Master and Margarita

“Master and Margarita” is one of three novels that had a profound influence on me as a teenager... with “Great Expectation” and “George Orwell's Essays”. Beforehand, I had read about Bulgakov's bold mail to Stalin in thirties, and surprisingly, the very proper return telephone call and the vital help of Stalin (1).

Nevertheless, at home, we only had one of Bulgakov's books: “Black Snow” and not the “Master and Margarita”.

Later, I found the “Mater and Margarita” entirely coincidental. In my favourite bookshop: a second-hand bookshop that had left-wing books and Russian literature novels to sell, of course anonymously...

I finished it the first night... I couldn't stop reading it.
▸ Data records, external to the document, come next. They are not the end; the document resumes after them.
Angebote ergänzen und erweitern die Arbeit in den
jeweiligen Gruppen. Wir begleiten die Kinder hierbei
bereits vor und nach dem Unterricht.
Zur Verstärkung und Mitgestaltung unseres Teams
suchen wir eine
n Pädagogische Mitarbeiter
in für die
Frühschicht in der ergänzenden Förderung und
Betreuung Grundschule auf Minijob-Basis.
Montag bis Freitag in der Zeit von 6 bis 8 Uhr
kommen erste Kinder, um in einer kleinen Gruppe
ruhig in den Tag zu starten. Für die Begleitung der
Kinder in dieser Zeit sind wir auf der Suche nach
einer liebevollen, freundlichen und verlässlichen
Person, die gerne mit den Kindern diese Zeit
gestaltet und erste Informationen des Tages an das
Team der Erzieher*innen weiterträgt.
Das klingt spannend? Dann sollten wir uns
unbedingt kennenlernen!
But the story appeared complex to me after the first reading.

Three stories simultaneously: Master & Margarita story, Woland and his companion's story in Moscow and Jesus and Pontius Pilate.
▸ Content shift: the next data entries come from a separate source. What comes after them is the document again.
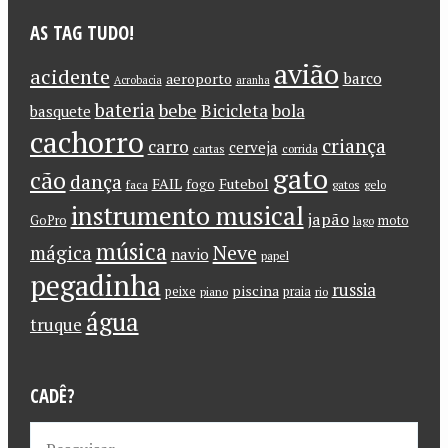
AS TAG TUDO!
avião
acidente
barco
aeroporto
Acrobacia
aranha
bateria
bebe
Bicicleta
bola
basquete
cachorro
criança
carro
cerveja
cartas
corrida
gato
cão
dança
FAIL
Futebol
fogo
faca
gatos
gelo
instrumento musical
japão
GoPro
moto
lago
música
Neve
mágica
navio
papel
pegadinha
russia
piscina
peixe
praia
piano
rio
água
truque
CADÊ?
It was the second time that I understood the connections. And then just like the sun comes out of clouds, I comprehended the wistful elegance of the book.

Prior to the book, I had read about the Stalin epoch. Elegantly, Bulgakov presented that period as a dark comedy. It was a new experience for me.
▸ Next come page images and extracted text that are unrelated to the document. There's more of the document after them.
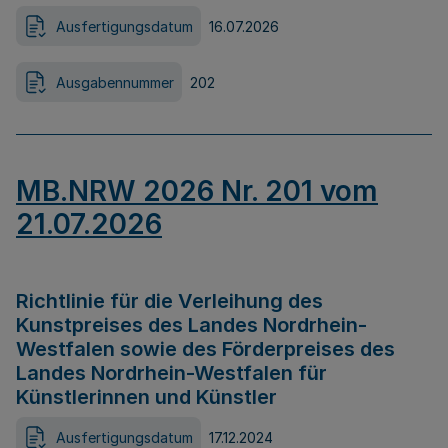
Ausfertigungsdatum
16.07.2026
Ausgabennummer
202
MB.NRW 2026 Nr. 201 vom
21.07.2026
Richtlinie für die Verleihung des
Kunstpreises des Landes Nordrhein-
Westfalen sowie des Förderpreises des
Landes Nordrhein-Westfalen für
Künstlerinnen und Künstler
Ausfertigungsdatum
17.12.2024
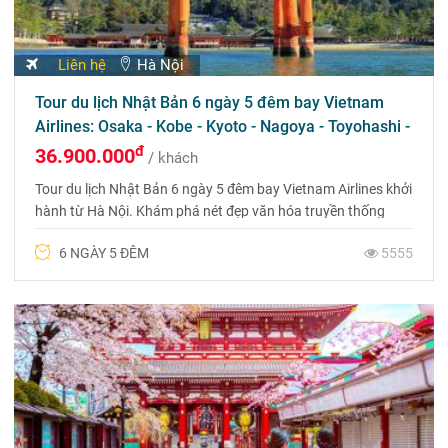
Liên hệ
Hà Nội
Tour du lịch Nhật Bản 6 ngày 5 đêm bay Vietnam
Airlines: Osaka - Kobe - Kyoto - Nagoya - Toyohashi -
Phú Sỹ - Tokyo
đ
36.900.000
/ khách
Tour du lịch Nhật Bản 6 ngày 5 đêm bay Vietnam Airlines khởi
hành từ Hà Nội. Khám phá nét đẹp văn hóa truyền thống
Nhật Bản và ngắm hoa anh đào.
6 NGÀY 5 ĐÊM
5555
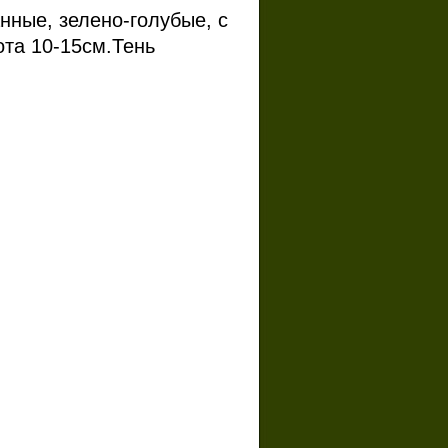
нные, зелено-голубые, с
та 10-15см.Тень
So I start to re-read it again and again. Comprehending the Pontius Pilate’s decisions under the conspicuous and formidable Roman Empire’s shadow, exactly like Stalin’s shadow on characters of the book though invisible, was gripping and thrilling.

The very first draft of the book didn't have Margarita ... Darker book. Bulgakov added the Margarita character, based on his wife, later...

“Master and Margarita” had never been published in Bulgakov lifetime (in Stalin's epoch) ... of course. His wife was the one who kept the book until Khrushchev's period.

The widely acclaimed masterpiece and one of the major work of literature: some critics consider it as the best novel of the twentieth century and the others regard it as one of the best a hundred novels of all time.

My favourite chapters are “The Satan's Rout”, “Black Magic and Its Exposure” and “How the Procurator Tried to Save Judas of Karioth”.

The book has many political references to Stalin's epoch, but more notably in the chapter: “The Dream of Nikanor Ivanovich” which exclusively cites the “Moscow Show Trials”.

Bulgakov was aware of the aspects of living under the bureaucratic regime, the loneliness of intellectuals and their fear for the future.

It's a book which can fulfill and satisfy many ways:

The dark epoch of Stalin and Stalin’s iron grip on intellectuals (by Soviet and Roman atmosphere)

And this very famous quote: Manuscripts don't burn.

Master and Margarita wasn't burnt. It was published 27 years later after Bulgakov death.